In the material below, how many lines include the string "Most"? Answer with the number and nothing else.

Task material –
§
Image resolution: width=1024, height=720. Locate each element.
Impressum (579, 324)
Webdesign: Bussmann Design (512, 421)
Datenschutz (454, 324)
§
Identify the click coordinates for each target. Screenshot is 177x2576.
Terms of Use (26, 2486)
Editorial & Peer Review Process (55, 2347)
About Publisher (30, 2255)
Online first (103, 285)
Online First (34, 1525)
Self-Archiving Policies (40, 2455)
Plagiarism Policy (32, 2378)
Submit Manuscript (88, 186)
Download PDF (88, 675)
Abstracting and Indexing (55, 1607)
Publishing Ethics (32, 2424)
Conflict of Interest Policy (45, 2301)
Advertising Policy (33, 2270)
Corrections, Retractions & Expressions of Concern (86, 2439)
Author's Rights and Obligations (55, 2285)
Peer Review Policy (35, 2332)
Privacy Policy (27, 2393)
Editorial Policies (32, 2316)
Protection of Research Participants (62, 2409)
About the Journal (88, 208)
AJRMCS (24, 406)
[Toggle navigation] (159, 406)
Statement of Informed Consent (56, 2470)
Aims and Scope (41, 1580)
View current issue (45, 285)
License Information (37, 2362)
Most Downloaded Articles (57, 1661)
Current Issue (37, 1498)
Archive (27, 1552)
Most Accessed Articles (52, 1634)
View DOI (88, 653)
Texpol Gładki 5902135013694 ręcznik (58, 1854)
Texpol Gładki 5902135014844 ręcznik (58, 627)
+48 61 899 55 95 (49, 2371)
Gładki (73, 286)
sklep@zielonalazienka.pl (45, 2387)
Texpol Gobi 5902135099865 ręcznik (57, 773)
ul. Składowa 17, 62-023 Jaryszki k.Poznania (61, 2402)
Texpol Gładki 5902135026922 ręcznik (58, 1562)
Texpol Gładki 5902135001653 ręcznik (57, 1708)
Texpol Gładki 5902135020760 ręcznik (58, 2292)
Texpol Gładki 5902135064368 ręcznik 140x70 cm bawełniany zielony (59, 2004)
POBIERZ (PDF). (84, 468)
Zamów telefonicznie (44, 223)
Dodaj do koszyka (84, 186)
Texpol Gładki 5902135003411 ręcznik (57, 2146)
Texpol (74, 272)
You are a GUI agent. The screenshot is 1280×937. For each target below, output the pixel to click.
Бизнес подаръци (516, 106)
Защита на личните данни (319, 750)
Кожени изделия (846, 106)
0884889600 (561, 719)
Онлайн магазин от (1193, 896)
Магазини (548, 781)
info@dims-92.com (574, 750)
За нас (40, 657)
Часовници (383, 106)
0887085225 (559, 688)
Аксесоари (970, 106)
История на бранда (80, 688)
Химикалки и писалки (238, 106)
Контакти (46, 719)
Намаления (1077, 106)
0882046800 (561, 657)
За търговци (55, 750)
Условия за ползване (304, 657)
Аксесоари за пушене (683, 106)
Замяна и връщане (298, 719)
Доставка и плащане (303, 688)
§
Answer section – 2